Exercise
Among the entries below, how many lines contain the string "bojovníků"? Only the number, please.

[Stored data]
-- Opening Marker --

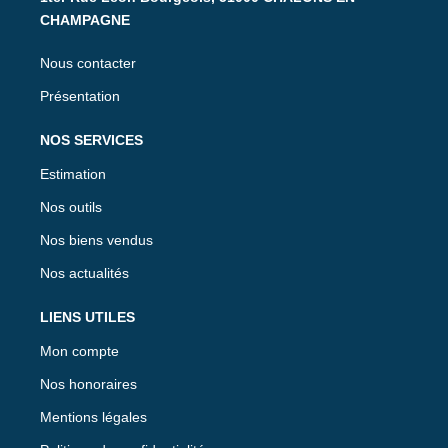
CHAMPAGNE
Nous contacter
Présentation
NOS SERVICES
Estimation
Nos outils
Nos biens vendus
Nos actualités
LIENS UTILES
Mon compte
Nos honoraires
Mentions légales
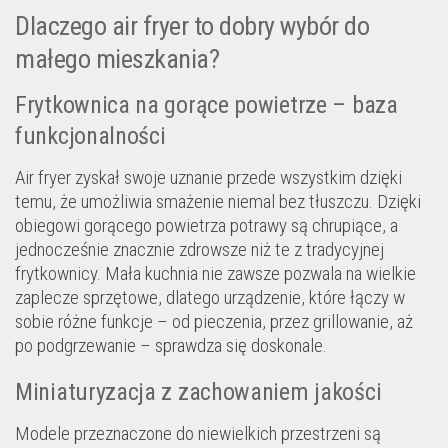
Dlaczego air fryer to dobry wybór do
małego mieszkania?
Frytkownica na gorące powietrze – baza
funkcjonalności
Air fryer zyskał swoje uznanie przede wszystkim dzięki
temu, że umożliwia smażenie niemal bez tłuszczu. Dzięki
obiegowi gorącego powietrza potrawy są chrupiące, a
jednocześnie znacznie zdrowsze niż te z tradycyjnej
frytkownicy. Mała kuchnia nie zawsze pozwala na wielkie
zaplecze sprzętowe, dlatego urządzenie, które łączy w
sobie różne funkcje – od pieczenia, przez grillowanie, aż
po podgrzewanie – sprawdza się doskonale.
Miniaturyzacja z zachowaniem jakości
Modele przeznaczone do niewielkich przestrzeni są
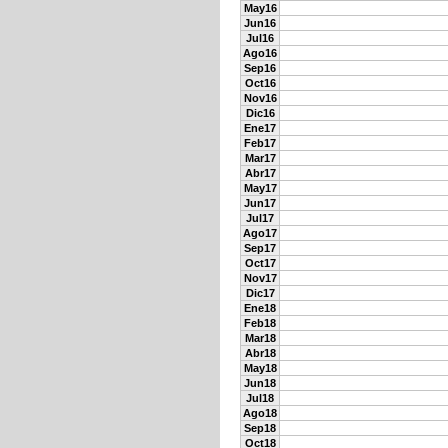
May16
Jun16
Jul16
Ago16
Sep16
Oct16
Nov16
Dic16
Ene17
Feb17
Mar17
Abr17
May17
Jun17
Jul17
Ago17
Sep17
Oct17
Nov17
Dic17
Ene18
Feb18
Mar18
Abr18
May18
Jun18
Jul18
Ago18
Sep18
Oct18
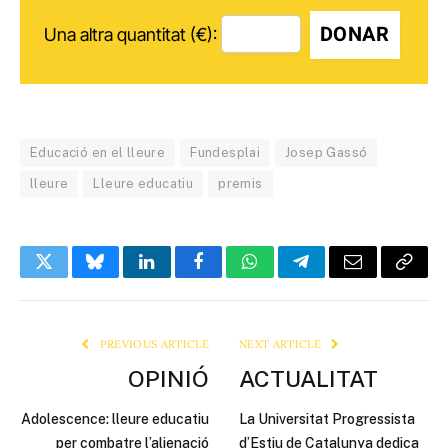
DONAR
Una altra quantitat (€):
Educació en el lleure
Fundesplai
Josep Gassó
lleure
Lleure educatiu
premis
Twitter
Bluesky
LinkedIn
Facebook
WhatsApp
Telegram
Email
Copy
Link
PREVIOUS ARTICLE
NEXT ARTICLE
OPINIÓ
ACTUALITAT
Adolescence: lleure educatiu
La Universitat Progressista
per combatre l’alienació
d’Estiu de Catalunya dedica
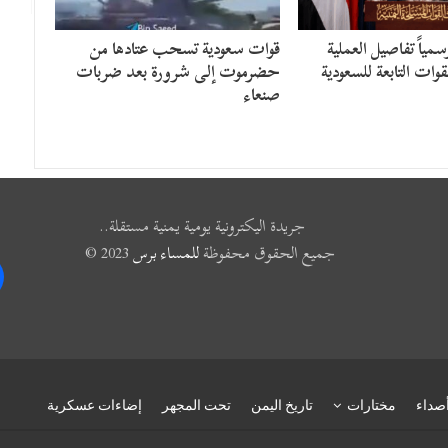
مياً تفاصيل العملية
قوات سعودية تسحب عتادها من
قوات التابعة للسعودية
حضرموت إلى شرورة بعد ضربات
صنعاء
جريدة اليكترونية يومية يمنية مستقلة..
جميع الحقوق محفوظة
للمساء برس
2023 ©
k
صداء
مختارات
تاريخ اليمن
تحت المجهر
إضاءات عسكرية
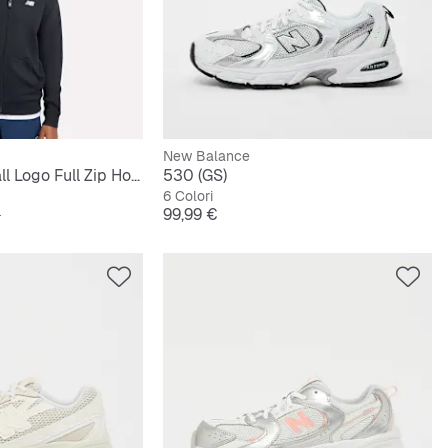
New Balance
French Terry Small Logo Full Zip Hoodie
530 (GS)
6 Colori
originale
Prezzo
€
99,99 €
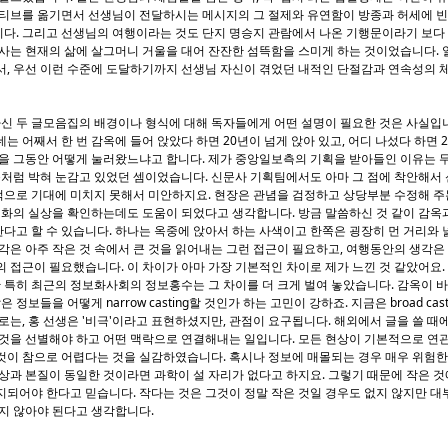
모티브를 옮기면서 선생님이 전달하시는 메시지의 그 절제와 유연함이 방종과 허세에 
다. 그리고 선생님의 여행이라는 것도 단지 명승지 관람에서 나온 기행문이라기 보다 
 사는 현재의 삶에 살그머니 거울을 대어 잔잔한 섬뜩함을 스미게 하는 것이었습니다.
서, 우선 이런 수준에 도달하기까지 선생님 자신이 겪었던 내적인 단절감과 연속성의 
하신 두 글모음집의 배경이나 형식에 대해 독자들에게 어떤 설명이 필요한 것은 사실입
는 어째서 한 번 감옥에 들어 앉았다 하면 20년이 넘게 앉아 있고, 어디 나섰다 하면 
살을 그동안 어떻게 눌러왔느냐고 합니다. 제가 중앙일보측의 기획을 받아들인 이유는
못처럼 박혀 눈감고 있었던 셈이었습니다. 신문사 기획팀에서도 아마 그 점에 착안해서
으로 기대에 미치지 못해서 미안하지요. 현장은 관념을 검정하고 상당부분 수정해 주
계화의 실상을 확인하는데도 도움이 되었다고 생각합니다. 방금 말씀하신 것 같이 감옥
고 할 수 있습니다. 하나는 옥중에 앉아서 하는 사색이고 한쪽은 굉장히 먼 거리와 
각은 아주 작은 것 속에서 큰 것을 읽어내는 그런 접근이 필요하고, 여행동안의 생각은
 접근이 필요했습니다. 이 차이가 아마 가장 기본적인 차이로 제가 느낀 것 같았어요.
특히 최근의 정보화사회의 정보홍수는 그 차이를 더 크게 벌여 놓았습니다. 감옥이 
 정보들을 어떻게 narrow casting할 것인가 하는 고민이 강하죠. 지금은 broad ca
로는, 홍 선생은 '비극'이라고 표현하셨지만, 관점이 요구됩니다. 해외에서 글을 쓸 때
것을 선별해야 하고 어떤 맥락으로 연결해내는 일입니다. 모든 현상이 기본적으로 연관
것이 참으로 어렵다는 것을 실감하였습니다. 혹시나 정보에 매몰되는 경우 매우 위험한
상과 본질이 동일한 것이라면 과학이 설 자리가 없다고 하지요. 그렇기 때문에 작은 것
되어야 한다고 믿습니다. 작다는 것은 그것이 정말 작은 것일 경우도 없지 않지만 대부
지 않아야 된다고 생각합니다.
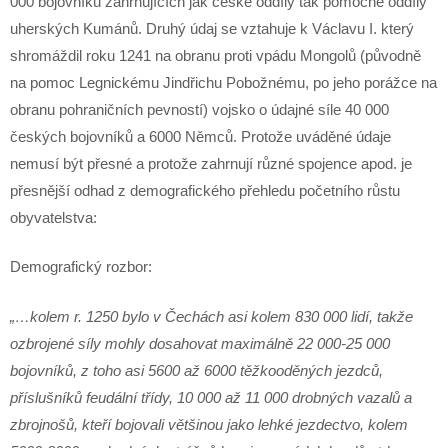
000 bojovníků zahrnujících jak české oddíly tak pomocné oddíly
uherských Kumánů. Druhý údaj se vztahuje k Václavu I. který
shromáždil roku 1241 na obranu proti vpádu Mongolů (původně
na pomoc Legnickému Jindřichu Pobožnému, po jeho porážce na
obranu pohraničních pevností) vojsko o údajné síle 40 000
českých bojovníků a 6000 Němců. Protože uváděné údaje
nemusí být přesné a protože zahrnují různé spojence apod. je
přesnější odhad z demografického přehledu početního růstu
obyvatelstva:
Demografický rozbor:
„…kolem r. 1250 bylo v Čechách asi kolem 830 000 lidí, takže
ozbrojené síly mohly dosahovat maximálně 22 000-25 000
bojovníků, z toho asi 5600 až 6000 těžkooděných jezdců,
příslušníků feudální třídy, 10 000 až 11 000 drobných vazalů a
zbrojnošů, kteří bojovali většinou jako lehké jezdectvo, kolem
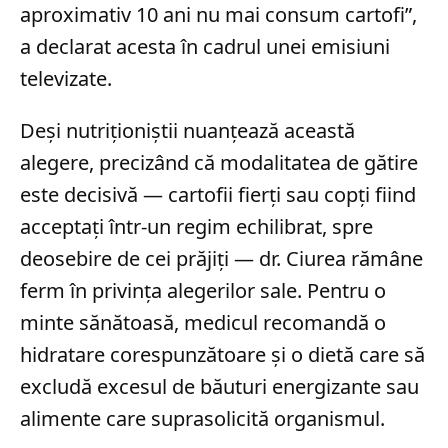
aproximativ 10 ani nu mai consum cartofi”,
a declarat acesta în cadrul unei emisiuni
televizate.
Deși nutriționiștii nuanțează această
alegere, precizând că modalitatea de gătire
este decisivă — cartofii fierți sau copți fiind
acceptați într-un regim echilibrat, spre
deosebire de cei prăjiți — dr. Ciurea rămâne
ferm în privința alegerilor sale. Pentru o
minte sănătoasă, medicul recomandă o
hidratare corespunzătoare și o dietă care să
excludă excesul de băuturi energizante sau
alimente care suprasolicită organismul.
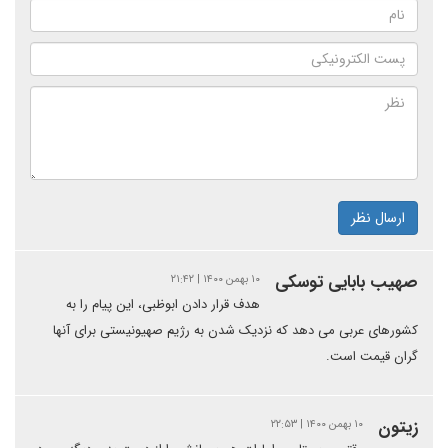
ارسال نظر
صهیب بابایی توسکی
۱۰ بهمن ۱۴۰۰ | ۲۱:۴۲
هدف قرار دادن ابوظبی، این پیام را به
کشورهای عربی می دهد که نزدیک شدن به رژیم صهیونیستی برای آنها
گران قیمت است.
زیتون
۱۰ بهمن ۱۴۰۰ | ۲۲:۵۳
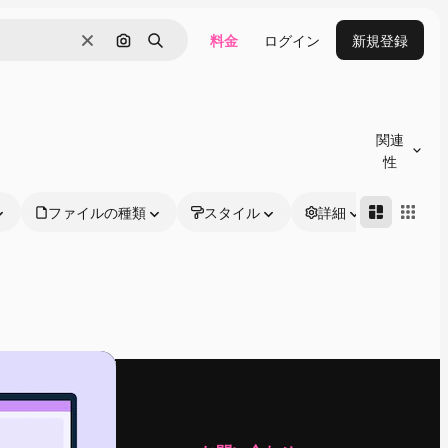
料金
ログイン
新規登録
消去
画像で検索
検索
関連
性
ファイルの種類
スタイル
詳細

-- Closing Marker --

Answer to the problem
3